By ProPath Staff

The morphologic overlap of endometrial and endocervical adenocarcinoma can make distinction difficult on H&E. This distinction is important, since the choice of initial therapy may differ substantially, and there are also differences in chemotherapeutic agents used to treat advanced cases of these tumors. The January 2002 issue of the International Journal of Gynecological Pathology contains 2 papers addressing this problem, as well as an excellent editorial (authored by Dr. Richard Zaino) that nicely summarizes the current state of affairs with respect to this problem.

The first paper (authored by Castrillon and associates from Brigham and Women’s Hospital) described a study of 30 endometrial adenocarcinomas and 29 endocervical adenocarcinomas. It included cases that showed overlapping morphologic features, as 15/29 of the endocervical adenocarcinomas showed endometrioid differentiation, and 16/30 of the endometrial adenocarcinomas showed mucinous differentiation. Both sets of tumors were cytokeratin 7 positive and cytokeratin 20 negative. CEA was more common in endocervical adenocarcinomas (62%), than in endometrial adenocarcinomas (27%). The authors also noted that CEA appeared to be particularly useful for tumors that had endometrioid morphology, since only 14% of the endometrial endometrioid adenocarcinomas were CEA positive, in contrast to 67% of the endocervical adenocarcinomas with endometrioid morphology. 97% of the endometrial adenocarcinomas were vimentin positive, often showing a characteristic lateral cell border or perinuclear pattern of reactivity. In contrast, only 7% of the endocervical adenocarcinomas were vimentin positive.

The second study (authored by McCluggage and associates from Belfast, Northern Ireland) evaluated 30 endometrioid endometrial adenocarcinomas and 26 endocervical adenocarcinomas of endocervical type. In their study, 93% of endometrial adenocarcinomas were strongly estrogen receptor (ER) positive, whereas focal weak ER positivity was noted in 38% of endocervical adenocarcinomas. Vimentin was diffusely positive in 97% of the endometrial adenocarcinomas, but in only 8% of the endocervical adenocarcinomas. Prior studies have reported ER in 70% of endometrial adenocarcinomas, in contrast to 10-20% of endocervical adeno-carcinomas, vimentin reactivity in 50-81% of endometrial adenocarcinomas vs. <13% of endocervical adenocarcinomas, and CEA in 65-95% of endocervical adenocarcinomas. In light of these results, a relatively small panel of immunostains including vimentin, monoclonal CEA, and ER is reasonable to address the problem of distinguishing endometrial from endocervical adenocarcinoma. In difficult cases, some authors have also employed in situ hybridization for HPV DNA, which if positive can be useful in supporting the interpretation of endocervical origin. Expected immunoreactivity is summarized in the table below:

 

Vimentin    CEA     ER_____      

Endom +(>70-93%)     usually-    70-90% strong+      

Endocx -(7-8%+)     65-95%+     -(10-20%+,  38% weak)

 

Therefore, the “classic” endometrial adenocarcinoma will be positive for vimentin and ER, but negative for CEA. In contrast, the “classic” endocervical adenocarcinoma will be CEA positive and negative for both vimentin and ER.

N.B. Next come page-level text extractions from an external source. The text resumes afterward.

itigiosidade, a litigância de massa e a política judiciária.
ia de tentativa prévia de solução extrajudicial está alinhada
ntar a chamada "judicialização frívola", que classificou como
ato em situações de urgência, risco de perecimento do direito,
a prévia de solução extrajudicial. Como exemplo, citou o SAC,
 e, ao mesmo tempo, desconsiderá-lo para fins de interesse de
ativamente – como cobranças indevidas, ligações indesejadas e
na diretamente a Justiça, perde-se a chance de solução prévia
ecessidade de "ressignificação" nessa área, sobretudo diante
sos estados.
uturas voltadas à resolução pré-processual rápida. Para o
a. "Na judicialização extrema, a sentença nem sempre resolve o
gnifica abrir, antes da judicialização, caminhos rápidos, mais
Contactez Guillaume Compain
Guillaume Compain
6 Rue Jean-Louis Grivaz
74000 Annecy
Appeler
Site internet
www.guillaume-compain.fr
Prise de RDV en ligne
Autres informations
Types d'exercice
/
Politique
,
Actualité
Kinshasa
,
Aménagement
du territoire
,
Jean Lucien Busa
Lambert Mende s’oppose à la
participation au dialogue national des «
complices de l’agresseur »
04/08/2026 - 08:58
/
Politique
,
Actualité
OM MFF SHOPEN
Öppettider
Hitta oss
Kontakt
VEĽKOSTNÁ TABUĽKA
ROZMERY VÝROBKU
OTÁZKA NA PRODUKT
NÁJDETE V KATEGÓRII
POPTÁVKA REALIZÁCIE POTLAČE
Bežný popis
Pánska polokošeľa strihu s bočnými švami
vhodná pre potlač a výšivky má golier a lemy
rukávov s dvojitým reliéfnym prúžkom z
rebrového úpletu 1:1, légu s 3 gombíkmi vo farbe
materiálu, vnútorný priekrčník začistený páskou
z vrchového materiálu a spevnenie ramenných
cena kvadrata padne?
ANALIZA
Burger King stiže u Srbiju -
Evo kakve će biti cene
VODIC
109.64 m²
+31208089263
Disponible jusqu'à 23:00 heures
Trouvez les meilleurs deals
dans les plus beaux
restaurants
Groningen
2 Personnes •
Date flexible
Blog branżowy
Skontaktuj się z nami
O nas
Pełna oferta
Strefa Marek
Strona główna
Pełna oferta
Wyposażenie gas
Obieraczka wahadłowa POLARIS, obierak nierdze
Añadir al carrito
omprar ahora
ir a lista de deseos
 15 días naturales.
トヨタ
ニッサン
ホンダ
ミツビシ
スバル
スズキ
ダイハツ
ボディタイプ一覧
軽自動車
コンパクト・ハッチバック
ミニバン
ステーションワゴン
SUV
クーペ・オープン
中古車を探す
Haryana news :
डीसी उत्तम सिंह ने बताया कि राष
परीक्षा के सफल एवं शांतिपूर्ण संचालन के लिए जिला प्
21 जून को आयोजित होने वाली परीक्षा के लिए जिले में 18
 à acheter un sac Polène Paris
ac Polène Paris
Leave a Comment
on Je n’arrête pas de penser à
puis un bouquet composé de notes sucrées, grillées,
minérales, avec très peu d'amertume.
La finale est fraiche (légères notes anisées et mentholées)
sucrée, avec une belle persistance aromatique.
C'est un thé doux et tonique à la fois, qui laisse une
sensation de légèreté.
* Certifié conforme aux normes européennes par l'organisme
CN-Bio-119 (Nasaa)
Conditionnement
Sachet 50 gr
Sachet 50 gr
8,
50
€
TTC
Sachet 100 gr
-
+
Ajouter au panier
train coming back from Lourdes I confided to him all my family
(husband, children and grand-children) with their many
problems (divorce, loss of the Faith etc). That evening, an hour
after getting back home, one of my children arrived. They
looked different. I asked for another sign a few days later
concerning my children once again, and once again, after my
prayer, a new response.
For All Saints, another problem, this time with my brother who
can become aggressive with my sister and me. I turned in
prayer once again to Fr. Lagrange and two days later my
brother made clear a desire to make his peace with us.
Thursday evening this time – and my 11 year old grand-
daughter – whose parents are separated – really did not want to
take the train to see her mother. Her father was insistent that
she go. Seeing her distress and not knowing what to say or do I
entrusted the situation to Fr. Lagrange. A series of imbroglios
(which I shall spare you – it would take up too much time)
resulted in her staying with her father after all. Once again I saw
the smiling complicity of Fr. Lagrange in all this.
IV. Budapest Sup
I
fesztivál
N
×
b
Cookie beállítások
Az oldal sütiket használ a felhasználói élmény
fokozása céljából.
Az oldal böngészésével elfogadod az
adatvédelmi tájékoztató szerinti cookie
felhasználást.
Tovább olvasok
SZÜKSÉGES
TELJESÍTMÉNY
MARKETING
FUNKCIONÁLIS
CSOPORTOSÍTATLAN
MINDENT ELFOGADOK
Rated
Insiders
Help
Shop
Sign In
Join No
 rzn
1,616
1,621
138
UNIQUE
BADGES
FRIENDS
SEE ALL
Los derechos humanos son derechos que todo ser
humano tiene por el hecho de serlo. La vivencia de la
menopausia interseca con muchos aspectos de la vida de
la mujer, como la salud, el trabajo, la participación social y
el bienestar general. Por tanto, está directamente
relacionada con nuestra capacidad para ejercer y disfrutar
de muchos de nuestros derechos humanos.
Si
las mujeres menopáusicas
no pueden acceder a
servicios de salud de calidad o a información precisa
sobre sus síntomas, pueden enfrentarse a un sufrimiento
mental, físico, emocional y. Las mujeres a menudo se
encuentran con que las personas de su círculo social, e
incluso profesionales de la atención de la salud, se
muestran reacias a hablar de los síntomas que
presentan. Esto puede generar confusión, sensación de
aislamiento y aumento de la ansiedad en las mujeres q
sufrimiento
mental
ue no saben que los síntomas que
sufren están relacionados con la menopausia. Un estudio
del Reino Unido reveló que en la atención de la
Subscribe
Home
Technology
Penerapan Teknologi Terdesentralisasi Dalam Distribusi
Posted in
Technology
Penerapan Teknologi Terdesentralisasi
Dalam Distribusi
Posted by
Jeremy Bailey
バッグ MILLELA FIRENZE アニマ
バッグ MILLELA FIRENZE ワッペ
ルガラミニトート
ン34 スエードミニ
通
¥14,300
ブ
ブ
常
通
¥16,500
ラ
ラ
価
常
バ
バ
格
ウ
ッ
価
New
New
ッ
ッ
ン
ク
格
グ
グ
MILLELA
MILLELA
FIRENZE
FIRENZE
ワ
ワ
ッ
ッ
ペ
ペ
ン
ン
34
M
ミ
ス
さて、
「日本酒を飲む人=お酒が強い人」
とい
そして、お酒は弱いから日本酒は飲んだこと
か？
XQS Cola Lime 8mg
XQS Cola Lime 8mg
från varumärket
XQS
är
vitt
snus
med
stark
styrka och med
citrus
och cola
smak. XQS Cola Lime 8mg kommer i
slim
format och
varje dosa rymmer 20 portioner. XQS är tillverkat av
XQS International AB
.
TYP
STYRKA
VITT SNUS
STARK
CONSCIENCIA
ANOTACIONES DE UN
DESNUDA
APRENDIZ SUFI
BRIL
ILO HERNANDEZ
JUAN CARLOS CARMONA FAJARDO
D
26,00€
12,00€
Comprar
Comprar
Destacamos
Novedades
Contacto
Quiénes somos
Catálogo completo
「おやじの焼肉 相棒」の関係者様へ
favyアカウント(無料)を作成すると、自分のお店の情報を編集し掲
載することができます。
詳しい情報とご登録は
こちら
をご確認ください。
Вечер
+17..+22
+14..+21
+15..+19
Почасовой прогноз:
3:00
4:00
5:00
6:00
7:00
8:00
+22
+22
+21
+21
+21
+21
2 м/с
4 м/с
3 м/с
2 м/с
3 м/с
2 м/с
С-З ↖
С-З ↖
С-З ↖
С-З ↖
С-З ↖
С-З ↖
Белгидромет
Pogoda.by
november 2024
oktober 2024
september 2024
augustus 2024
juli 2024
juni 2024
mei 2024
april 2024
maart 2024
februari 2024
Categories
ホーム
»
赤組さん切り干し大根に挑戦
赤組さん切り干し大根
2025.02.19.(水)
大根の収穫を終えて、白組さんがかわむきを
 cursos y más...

Another antibody that may be of use in this differential diagnosis is MUC5AC, although currently there is insufficient published data to know for certain. MUC5AC is negative in normal endometrial glands and is positive in normal endocervical glands. I have observed strong reactivity of this marker in several cases of endocervical adenocarcinoma, but it has also been focally positive in several endometrioid adenocarcinomas. Similarly, N-cadherin may have potential use in this differential diagnosis, as N-cadherin is positive in normal endometrial glands and in most cases of endometrioid adenocarcinoma, but is negative in most normal endocervical glands. I have not personally studied enough cases of endocervical adenocarcinoma to know whether most endocervical adenocarcinomas are N-cadherin negative, although I think it would be worth studying that question.

REFERENCES:

1. Zaino RJ: The Fruits of Our Labors: Distinguishing Endometrial from Endocervical Adenocarcinoma (Editorial). International Journal of Gynecological Pathology 21 (1): 1-3, 2002.

2. Castrillon DH, Lee KR, Nucci MR: Distinction between Endometrial and Endocervical Adenocarcinoma: An Immunohistochemical Study. International Journal of Gynecological Pathology 21 (1): 4-10, 2002.

3. McCluggage WG, Sumanthi VP, McBride HA et al: A Panel of Immunohistochemical Stains, Including Carcinoembryonic Antigen, Vimentin, and Estrogen Receptor, Aids the Distinction between Primary Endometrial and Endocervical Adenocarcinomas. International Journal of Gynecological Pathology 21 (1): 11-15, 2002.